Approximation Algorithms for Clustering (Thesis) | Computer Science Department at Princeton University

Report ID:

TR-716-04

Authors:

Wirth, Anthony

Date:

September 2004

Pages:

133

Download Formats:

[PDF]

Abstract:

Clustering items into groups is a fundamental problem in the
information sciences. Many typical clustering optimization problems are
NP-hard and so cannot be expected to be solved optimally in a
reasonable amount of time. Although the use of heuristics is common, in
this dissertation we seek approximation algorithms, whose performance
ratio in relation to the optimal solution can be guaranteed and whose
running time is a polynomial function of the problem instance size. We
start by examining variants of the asymmetric k-center problem. We
demonstrate an O(log* n)-approximation algorithm for the asymmetric
weighted k-center problem. Here, the vertices have weights and we are
given a total budget for opening centers. In the p-neighbor variant
each vertex must have p (unweighted) centers nearby: we give an O(log*
k)-bicriteria algorithm using 2k centers, for small p.

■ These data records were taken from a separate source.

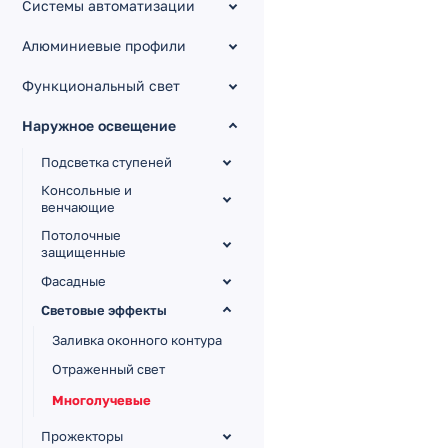
Системы автоматизации
Алюминиевые профили
Функциональный свет
Наружное освещение
Подсветка ступеней
Консольные и
венчающие
Потолочные
защищенные
Фасадные
Световые эффекты
Заливка оконного контура
Отраженный свет
Многолучевые
Прожекторы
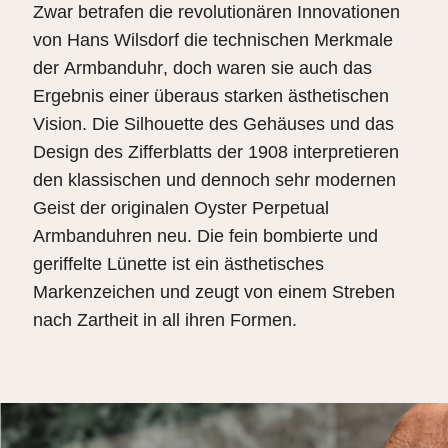
Zwar betrafen die revolutionären Innovationen
von Hans Wilsdorf die technischen Merkmale
der Armbanduhr, doch waren sie auch das
Ergebnis einer überaus starken ästhetischen
Vision. Die Silhouette des Gehäuses und das
Design des Zifferblatts der 1908 interpretieren
den klassischen und dennoch sehr modernen
Geist der originalen Oyster Perpetual
Armbanduhren neu. Die fein bombierte und
geriffelte Lünette ist ein ästhetisches
Markenzeichen und zeugt von einem Streben
nach Zartheit in all ihren Formen.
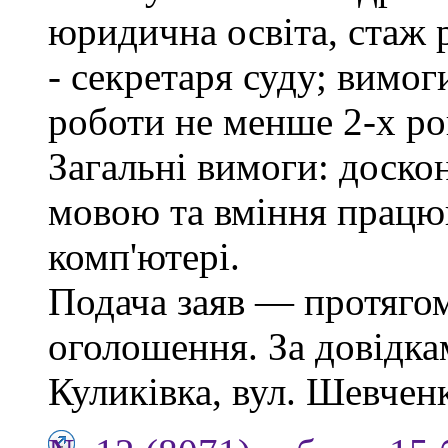
юридична освіта, стаж 
- секретаря суду; вимо
роботи не менше 2-х ро
Загальні вимоги: доско
мовою та вміння працю
комп'ютері.
Подача заяв — протягом
оголошення. За довідкам
Куликівка, вул. Шевченка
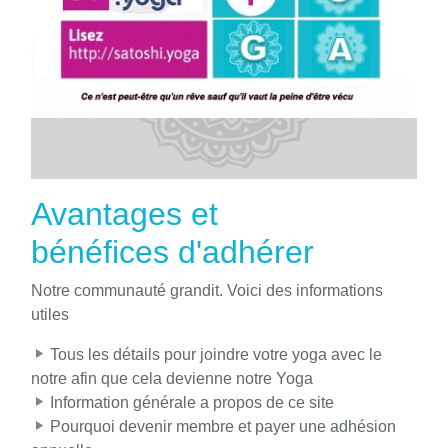
Avantages et
bénéfices d'adhérer
Notre communauté grandit. Voici des informations
utiles
Tous les détails pour joindre votre yoga avec le
notre afin que cela devienne notre Yoga
Information générale a propos de ce site
Pourquoi devenir membre et payer une adhésion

We also show
that the following three versions of the asymmetric k-center problem
are inapproximable: priority k-center, k-supplier, and outliers with
forbidden centers. The bulk of the dissertation concerns correlation
clustering: clustering a collection of elements based on pairwise
judgments of similarity and dissimilarity. The problem instance does
not include a distance relation between the elements. We partition the
elements into clusters so that the number of pairs correctly (resp.
incorrectly) classified with respect to the input judgment labeling is
maximized (resp. minimized). It is worthwhile studying both complete
instances, in which every pair is labeled, and general instances, in
which some input pairs might not have labels. Specifically, we
demonstrate a factor 4 approximation for minimization on complete
instances, and a factor O(log n) approximation for general instances.
For the maximization version, we give a factor 0.7664 approximation for
general instances, noting that a PTAS is unlikely by proving
APX-hardness. We also prove the APX-hardness of minimization on
complete instances. We provide the first nontrivial approximation
algorithm for maximizing the correlation: the difference between the
number of pairs correctly classified and the number incorrectly
classified. The factor ?(1/ log n) algorithm is derived from an
approximation algorithm for maximizing a fairly general type of
quadratic program on the unit hypercube.